Products
Bendamustine is commercially available as a lyophilizate for the preparation of an infusion solution (ribomustine). It actually has good oral bioavailability when taken fasting, but is only administered parenterally. Generic drugs are registered. Bendamustine was developed in 1963 by Ozegowski et al. in Jena in what was then East Germany and was marketed only in Germany until the 1990s. In the 1990s, it became commercially available in other European countries. It was approved in the United States in 2008 and in many countries in 2009.
Structure and properties
Bendamustine (C16H21Cl2N3O2, Mr = 358.26 g/mol) is a derivative of chloromethine (mechlorethamine, nitrogen-lost). It has a similar structure to chlorambucil and cyclophosphamide, both of which are also used to treat chronic lymphocytic leukemia. However, it also has a benzimidazole group, such as cladribine, making it a purine analog as well. The 2-chloroethylamine group is responsible for the alkylating properties, and the butyric acid increases solubility. Bendamustine is present in drugs as a hydrochloride.
Effects
Bendamustine (ATC L01AA09) has antineoplastic properties by alkylating DNA, impairing DNA synthesis and repair, causing strand breaks, apoptosis, and cell death. As a purine analog, it may also be effective as an antimetabolite; however, this second mechanism is controversial. One advantage is low cross-resistance with other cytostatic drugs.
Indications
Bendamustine has been approved in many countries exclusively for the treatment of chronic lymphocytic leukemia. In other European countries, it is also approved for other malignancies, including Hodgkin’s lymphoma, non-Hodgkin’s lymphoma, breast cancer, and multiple myeloma.
Dosage
According to the drug label. The drug is administered as a short-term infusion on days 1 and 2, with administration repeated every 4 weeks for multiple cycles. Dosage is based on body surface area.
Contraindications
Bendamustine should not be used in cases of hypersensitivity, during pregnancy or suspected pregnancy, during lactation, severe hepatic parenchymal damage, jaundice, existing severe bone marrow depression and severe blood count abnormalities, previous major surgical procedures, and infections, especially those associated with leukocytopenia. Full precautions can be found in the SmPC.
Interactions
Bendamustine is metabolized in the liver by CYP1A2, among others, and is conjugated with glutathione.
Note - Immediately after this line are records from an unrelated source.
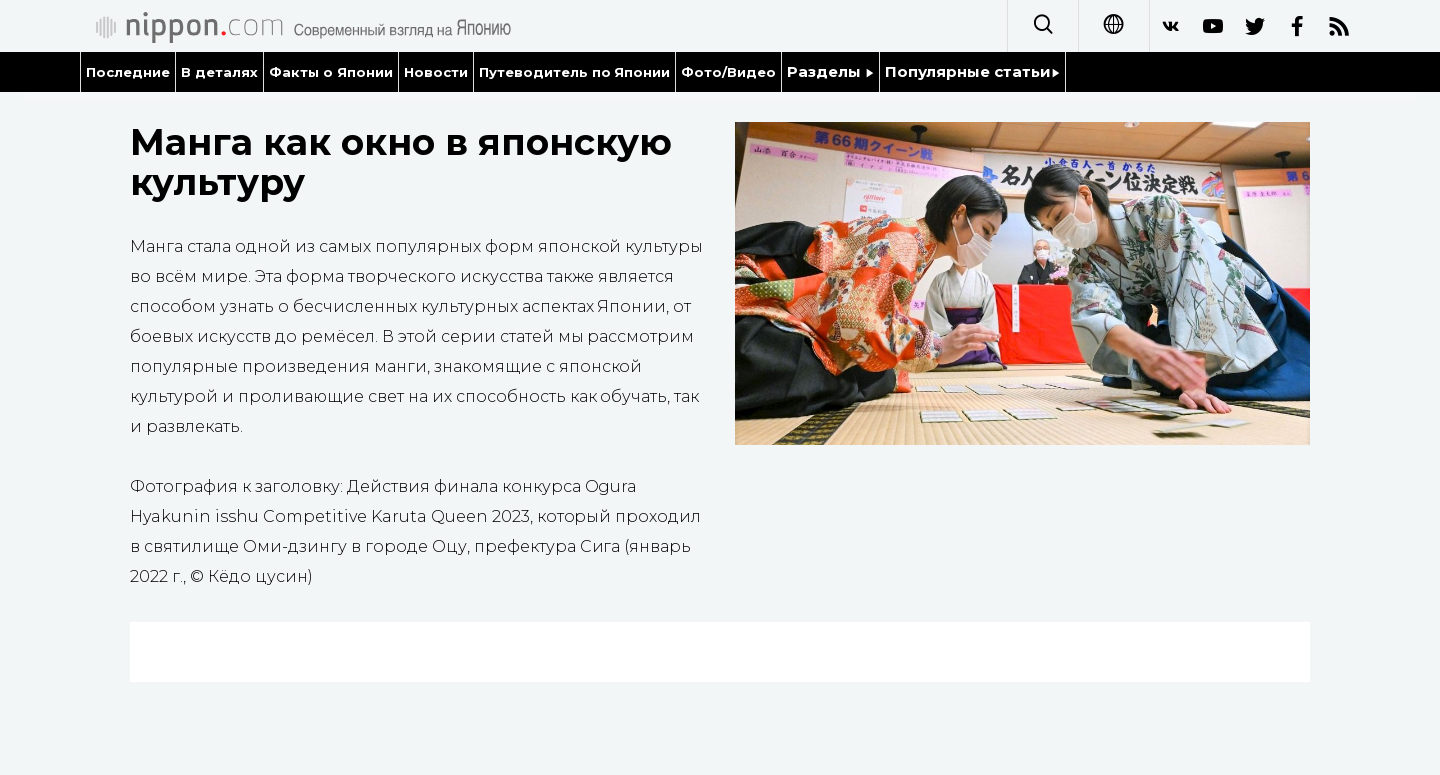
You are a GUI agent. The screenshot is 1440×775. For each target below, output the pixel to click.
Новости (436, 72)
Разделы (830, 71)
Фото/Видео (728, 72)
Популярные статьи (972, 71)
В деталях (219, 72)
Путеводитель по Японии (575, 72)
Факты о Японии (331, 72)
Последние (128, 72)
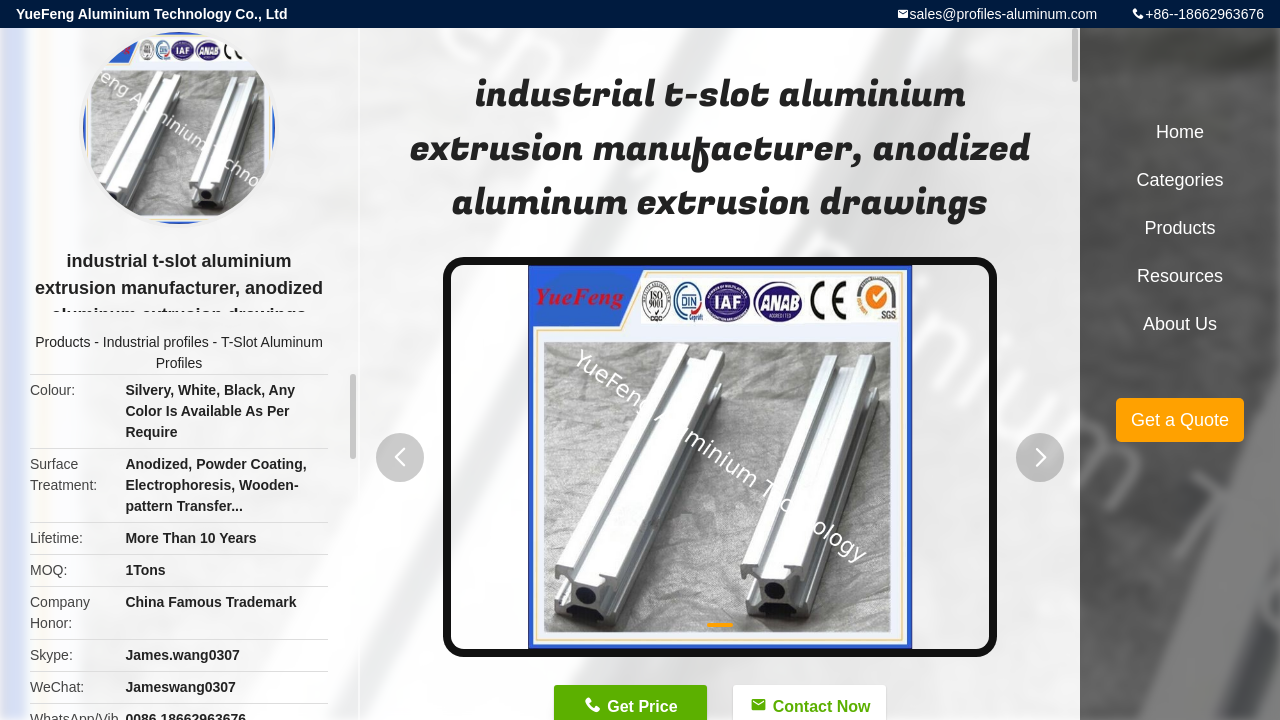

The relevance of interactions via CYP1A2 is insufficiently studied; however, it should be combined with appropriate inhibitors or inducers only with caution. Other myelosuppressive agents may potentiate the effect on bone marrow.
Adverse effects
The most common adverse effects include infection, leukopenia, anemia, nausea and vomiting, mucosal inflammation, digestive symptoms such as diarrhea and constipation, and hypersensitivity reactions. Antiemetics are used to treat nausea and vomiting.